Urban warming 'as important as AGW'

Tuscon, Arizona (Credit: © John Miller / Fotolia)

Whilst the possible warming from AGW in the last 100 years can be measured in tenths of a degree, a new study suggests that warming from urbanisation may be even more significant:

In the first study to attempt to quantify the impact of rapidly expanding megapolitan areas on regional climate, a team of researchers from Arizona State University (ASU) and the National Center for Atmospheric Research has established that local maximum summertime warming resulting from projected expansion of the urban Sun Corridor [the four metropolitan areas of Phoenix, Tucson, Prescott and Nogales] could approach 4 degrees Celsius. This finding establishes that this factor can be as important as warming due to increased levels of greenhouse gases. Their results are reported in the early online edition (Aug. 12) of the journal Nature Climate Change.

[…]

“The actual contribution of urban warming relative to summertime climate change warming depends critically on the path of urbanization, the conversion of natural to urban landscapes, and the degree to which we continue to emit greenhouse gases,” said Alex Mahalov, a co-author and principal investigator of the National Science Foundation grant, “Multiscale Modeling of Urban Atmospheres in a Changing Climate,” which supported the research.

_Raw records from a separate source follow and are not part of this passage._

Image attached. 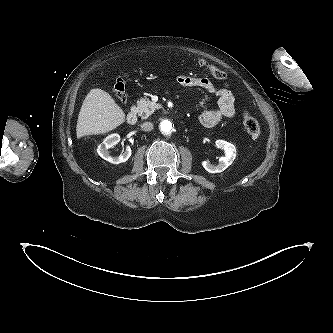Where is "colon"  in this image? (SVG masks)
<instances>
[{
    "label": "colon",
    "instance_id": "obj_1",
    "mask_svg": "<svg viewBox=\"0 0 333 333\" xmlns=\"http://www.w3.org/2000/svg\"><path fill=\"white\" fill-rule=\"evenodd\" d=\"M208 70L215 79L218 80L227 79V74L223 70L215 66L209 65ZM113 94L119 101L121 102L125 101L126 99L125 83L122 79H117L115 81L113 87ZM243 125L246 132L249 134V136L252 139L256 140L261 136V128L258 121L247 110L243 112Z\"/></svg>",
    "mask_w": 333,
    "mask_h": 333
}]
</instances>
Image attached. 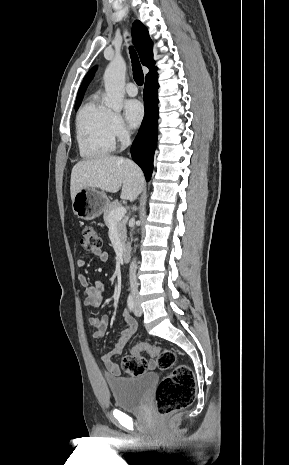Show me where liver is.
<instances>
[{"label":"liver","instance_id":"6515ba94","mask_svg":"<svg viewBox=\"0 0 289 465\" xmlns=\"http://www.w3.org/2000/svg\"><path fill=\"white\" fill-rule=\"evenodd\" d=\"M143 172L132 160L118 156L88 159L74 165L71 172L70 194L84 188H98L116 193L122 187L120 197L133 202L144 187Z\"/></svg>","mask_w":289,"mask_h":465}]
</instances>
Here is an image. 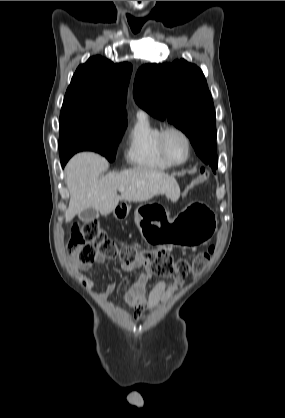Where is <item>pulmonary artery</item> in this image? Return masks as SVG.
<instances>
[{"label":"pulmonary artery","instance_id":"obj_1","mask_svg":"<svg viewBox=\"0 0 285 418\" xmlns=\"http://www.w3.org/2000/svg\"><path fill=\"white\" fill-rule=\"evenodd\" d=\"M146 115V113L145 112H143V111H140L139 113H138V116H145Z\"/></svg>","mask_w":285,"mask_h":418}]
</instances>
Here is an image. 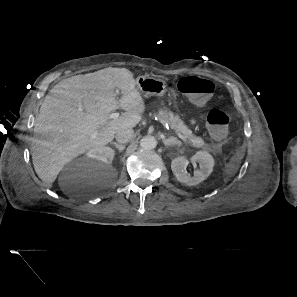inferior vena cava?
Instances as JSON below:
<instances>
[{"label": "inferior vena cava", "mask_w": 297, "mask_h": 297, "mask_svg": "<svg viewBox=\"0 0 297 297\" xmlns=\"http://www.w3.org/2000/svg\"><path fill=\"white\" fill-rule=\"evenodd\" d=\"M115 138H116L117 142L124 144V143H128L131 140H133L135 138V134H134L133 129L128 128V129H123V130L118 131L116 133Z\"/></svg>", "instance_id": "inferior-vena-cava-1"}]
</instances>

“As well as providing insights for sustainable growth of the Sun Corridor and other rapidly expanding megapolitan areas, this research offers one way to quantify and understand the relative impacts of urbanization and global warming,”said Mahalov, the Wilhoit Foundation Dean’s Distinguished Professor in ASU’s School of Mathematical and Statistical Sciences. (source)

The abstract is here.

Comments

  1. Thanks. Very useful. Also, cause for regret.
    I have been professionally involved in passive climatic design for something like 35 years, mostly with regard to the tropics, where heat is the issue, and cold little more than a novelty. (Except perhaps in the current Australian winter.)
    The regret comes from reading phrases like these:
    “However, pinning precise figures on the relative contribution of each effector is difficult” (the referenced article).
    Ok. Those of us who are practitioners in this field never got around to providing precise figures. Too busy getting positive results.
    Mea culpa. Failed to anticipate that a bunch of know-nothings would invade the territory.
    (Links from referenced article)
    “White Roofs May Successfully Cool Cities, Computer Model Demonstrates “.
    Whaaat … Expletives deleted. Classic “rediscovering the bleedin’ obvious” this one.
    “Water Evaporated from Trees Cools Global Climate, Researchers Find”.
    Lost count of the occasions on which I have demonstrated this to be correct, along with some other novelties, such as:
    Individual large trees can redirect natural airflow if type and placement relative to windows is correct. (Corollary here is, single trees are vulnerable to cyclonic winds. Trees on the edge of tree belts are also vulnerable.)
    Tree planting in belts (can be savanna woodland, doesn’t need to be dense) raises the boundary layer. Extensive belts can significantly modify the micro-climate, even the level of precipitation if large enough, but don’t overlook the build-up of fuel load.

  2. James Hein says:

    “First study?” what about:

    JOURNAL OF GEOPHYSICAL RESEARCH, VOL. 116, D14113, 12 PP., 2011 doi:10.1029/2010JD015452
    Observed surface warming induced by urbanization in east China

  3. But isn’t it amazing that this urban heat has NO EFFECT on the land thermometers in the expanded urban areas

    (according to BEST, anyway) 😉

  4. That’s not how I read that abstract. It is urban sprawl they want to prevent. This is why Agenda 21 is such a useful tool in what is called in the US the Regional Equity Movement. I know from reading the new economics foundation’s work in the UK that the idea is international. I do not know the specific vehicles in Australia apart from ICLEI and IBM’s Smarter Cities Initiatives globally. That pushes the System of System mentality that takes evolved, unplanned social institutions and cultivates the idea that they can be redesigned and implemented by political fiat. Just need to cultivate consensus among enough transformed “New Thinkers.”

    It is no accident Arizona State runs the largest center for Sustainability in the US. Which of course has little to do with the environment or temps and everything to do with control and money.

    I know from my work involving what is really going on in Australian education that this cultivated Newmindedness and non-Axemakers Mind is relevant here as well. Moreover this link will show the fit with the Regional Equity Movement so that readers can be on the look out for that statist tool as well.

    http://www.invisibleserfscollar.com/distributive-justice-is-not-enough-we-must-break-the-illusion-of-the-unitary-self/

    I have mentioned before that Australia is a part of the Belmont Forum and thus the Future Earth Alliance mentioned in the post. It is located in Sweden and works with the UN agencies to transform Western societies and economies around Sustainability. Including personal behaviors and how people think. Or whether they can.